Photo by Julia McCreary
Yahya Chaudhry
A team of researchers led by Harvard and Broad Institute scientists has developed a new drug-delivery system using engineered DNA-free virus-like particles (eVLPs) that is able to edit genes associated with high cholesterol and partially restore vision in mice.
Because eVLPs enable safer in vivo delivery of gene-editing agents than some clinical methods with comparable or higher efficiencies, this new platform holds promise of being able to deliver therapeutic macromolecules with less risk of off-target editing or DNA integration.
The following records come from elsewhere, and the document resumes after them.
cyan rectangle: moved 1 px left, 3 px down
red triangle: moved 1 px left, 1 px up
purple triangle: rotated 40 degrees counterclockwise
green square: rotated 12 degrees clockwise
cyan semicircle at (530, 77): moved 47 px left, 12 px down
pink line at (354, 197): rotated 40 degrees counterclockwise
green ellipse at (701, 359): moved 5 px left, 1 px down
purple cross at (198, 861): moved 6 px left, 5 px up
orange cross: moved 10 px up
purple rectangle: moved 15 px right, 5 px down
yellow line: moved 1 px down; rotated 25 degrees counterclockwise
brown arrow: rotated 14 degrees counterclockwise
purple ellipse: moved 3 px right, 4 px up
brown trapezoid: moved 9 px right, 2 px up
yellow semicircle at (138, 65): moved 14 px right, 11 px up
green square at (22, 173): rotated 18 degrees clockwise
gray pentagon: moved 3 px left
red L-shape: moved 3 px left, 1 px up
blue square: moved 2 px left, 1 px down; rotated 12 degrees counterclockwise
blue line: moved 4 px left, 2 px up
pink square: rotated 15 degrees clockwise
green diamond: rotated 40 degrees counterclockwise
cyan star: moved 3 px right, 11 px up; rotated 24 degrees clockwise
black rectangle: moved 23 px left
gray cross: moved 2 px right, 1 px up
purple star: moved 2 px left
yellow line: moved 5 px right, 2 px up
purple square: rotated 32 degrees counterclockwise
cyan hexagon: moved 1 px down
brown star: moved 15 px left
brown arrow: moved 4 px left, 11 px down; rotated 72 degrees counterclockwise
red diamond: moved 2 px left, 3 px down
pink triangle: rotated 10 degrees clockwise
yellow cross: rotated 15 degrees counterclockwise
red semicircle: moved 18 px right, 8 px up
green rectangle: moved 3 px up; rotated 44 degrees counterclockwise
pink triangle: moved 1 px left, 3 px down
In the paper, published in Cell, the researchers detail how they developed virus-like particles to deliver base editors, proteins that make programmable single-letter changes in DNA, and CRISPR-Cas9 nuclease, a protein that cuts DNA at targeted sites in the genome. The authors identified factors that influence virus-like-particle delivery efficiency and demonstrated that engineering these particles can overcome multiple structural limits to their potency. The team’s eVLPs are the first virus-like particles to deliver therapeutic levels of base editors to a variety of cell types in adult animals.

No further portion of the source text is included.